== WORK REQUIRED ==
Look through the records below, and copy out every line that holds the string "грит".
ENTRIES SUPPLIED START
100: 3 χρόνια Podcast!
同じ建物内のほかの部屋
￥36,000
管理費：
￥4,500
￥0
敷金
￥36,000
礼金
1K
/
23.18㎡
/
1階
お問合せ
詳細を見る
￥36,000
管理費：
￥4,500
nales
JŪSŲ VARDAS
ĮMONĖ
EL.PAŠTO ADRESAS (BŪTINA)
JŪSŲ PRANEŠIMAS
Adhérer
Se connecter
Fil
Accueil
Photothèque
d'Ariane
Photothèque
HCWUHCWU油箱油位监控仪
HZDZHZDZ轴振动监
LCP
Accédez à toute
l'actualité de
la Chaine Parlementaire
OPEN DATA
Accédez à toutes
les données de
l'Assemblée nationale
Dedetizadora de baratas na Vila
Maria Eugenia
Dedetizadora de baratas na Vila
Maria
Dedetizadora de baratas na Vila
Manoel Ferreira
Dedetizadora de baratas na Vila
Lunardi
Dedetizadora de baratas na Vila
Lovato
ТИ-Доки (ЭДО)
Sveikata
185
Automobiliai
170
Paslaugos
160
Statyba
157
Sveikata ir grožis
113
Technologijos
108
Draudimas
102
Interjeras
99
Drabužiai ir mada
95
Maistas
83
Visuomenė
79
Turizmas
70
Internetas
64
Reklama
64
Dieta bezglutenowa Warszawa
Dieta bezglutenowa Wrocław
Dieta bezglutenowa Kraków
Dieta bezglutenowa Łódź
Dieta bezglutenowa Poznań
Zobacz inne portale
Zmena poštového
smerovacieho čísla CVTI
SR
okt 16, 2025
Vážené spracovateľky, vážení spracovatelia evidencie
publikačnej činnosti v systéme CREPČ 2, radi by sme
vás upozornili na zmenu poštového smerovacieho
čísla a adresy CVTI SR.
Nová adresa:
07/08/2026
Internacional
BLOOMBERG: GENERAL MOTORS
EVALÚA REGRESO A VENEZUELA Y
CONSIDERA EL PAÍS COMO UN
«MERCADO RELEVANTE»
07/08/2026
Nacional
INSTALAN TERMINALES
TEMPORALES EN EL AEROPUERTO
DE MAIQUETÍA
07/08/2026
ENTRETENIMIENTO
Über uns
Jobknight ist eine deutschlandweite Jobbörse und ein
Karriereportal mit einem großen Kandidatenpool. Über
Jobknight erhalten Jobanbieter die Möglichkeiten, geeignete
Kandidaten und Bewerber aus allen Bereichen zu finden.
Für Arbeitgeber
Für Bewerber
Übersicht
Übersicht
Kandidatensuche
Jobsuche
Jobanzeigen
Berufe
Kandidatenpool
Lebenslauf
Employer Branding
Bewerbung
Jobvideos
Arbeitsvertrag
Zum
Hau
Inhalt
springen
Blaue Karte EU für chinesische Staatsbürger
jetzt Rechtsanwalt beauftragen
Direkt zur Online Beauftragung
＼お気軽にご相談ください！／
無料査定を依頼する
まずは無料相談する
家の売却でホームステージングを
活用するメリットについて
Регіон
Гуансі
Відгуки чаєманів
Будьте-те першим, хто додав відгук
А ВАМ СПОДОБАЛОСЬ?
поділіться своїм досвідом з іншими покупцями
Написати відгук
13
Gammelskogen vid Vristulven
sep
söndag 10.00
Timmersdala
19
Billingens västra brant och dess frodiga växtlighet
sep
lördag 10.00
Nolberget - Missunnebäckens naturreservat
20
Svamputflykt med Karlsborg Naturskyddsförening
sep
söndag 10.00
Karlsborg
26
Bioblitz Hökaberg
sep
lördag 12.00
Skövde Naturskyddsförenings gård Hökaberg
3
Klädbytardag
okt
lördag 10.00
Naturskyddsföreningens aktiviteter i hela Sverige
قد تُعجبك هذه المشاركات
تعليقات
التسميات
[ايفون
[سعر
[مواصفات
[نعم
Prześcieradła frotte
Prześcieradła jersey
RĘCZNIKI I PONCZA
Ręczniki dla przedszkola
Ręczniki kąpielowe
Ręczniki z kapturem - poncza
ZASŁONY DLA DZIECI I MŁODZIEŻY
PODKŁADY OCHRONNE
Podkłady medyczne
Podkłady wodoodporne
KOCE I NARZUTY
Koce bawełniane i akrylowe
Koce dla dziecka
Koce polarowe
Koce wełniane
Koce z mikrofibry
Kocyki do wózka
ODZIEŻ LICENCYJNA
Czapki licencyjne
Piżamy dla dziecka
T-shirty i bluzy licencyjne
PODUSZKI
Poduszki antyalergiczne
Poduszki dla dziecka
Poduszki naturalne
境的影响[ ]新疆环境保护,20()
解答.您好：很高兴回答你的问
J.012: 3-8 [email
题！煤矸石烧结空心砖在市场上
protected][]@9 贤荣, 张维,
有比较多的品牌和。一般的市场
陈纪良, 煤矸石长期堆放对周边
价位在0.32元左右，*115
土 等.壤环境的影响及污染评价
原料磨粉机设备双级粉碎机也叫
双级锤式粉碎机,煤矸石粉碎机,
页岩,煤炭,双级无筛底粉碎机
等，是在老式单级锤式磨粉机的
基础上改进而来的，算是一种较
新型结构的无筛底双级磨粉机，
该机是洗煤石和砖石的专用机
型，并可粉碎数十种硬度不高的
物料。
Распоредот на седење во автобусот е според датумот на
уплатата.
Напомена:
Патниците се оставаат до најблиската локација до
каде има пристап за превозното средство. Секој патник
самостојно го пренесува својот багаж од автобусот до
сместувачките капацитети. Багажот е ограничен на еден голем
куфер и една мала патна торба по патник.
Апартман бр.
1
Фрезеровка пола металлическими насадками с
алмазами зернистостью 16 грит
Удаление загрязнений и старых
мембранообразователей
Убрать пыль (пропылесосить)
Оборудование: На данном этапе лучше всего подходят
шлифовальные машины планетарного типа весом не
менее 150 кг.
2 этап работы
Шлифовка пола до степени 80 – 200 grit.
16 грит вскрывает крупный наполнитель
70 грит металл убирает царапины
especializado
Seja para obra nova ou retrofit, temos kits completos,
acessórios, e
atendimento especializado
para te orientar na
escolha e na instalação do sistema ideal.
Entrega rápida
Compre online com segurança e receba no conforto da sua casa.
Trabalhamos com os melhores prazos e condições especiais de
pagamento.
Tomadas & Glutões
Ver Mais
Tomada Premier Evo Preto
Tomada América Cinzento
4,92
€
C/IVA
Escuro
ENTRIES SUPPLIED END
== RESPONSE TO THE TASK ==
алмазами зернистостью 16 грит
16 грит вскрывает крупный наполнитель
70 грит металл убирает царапины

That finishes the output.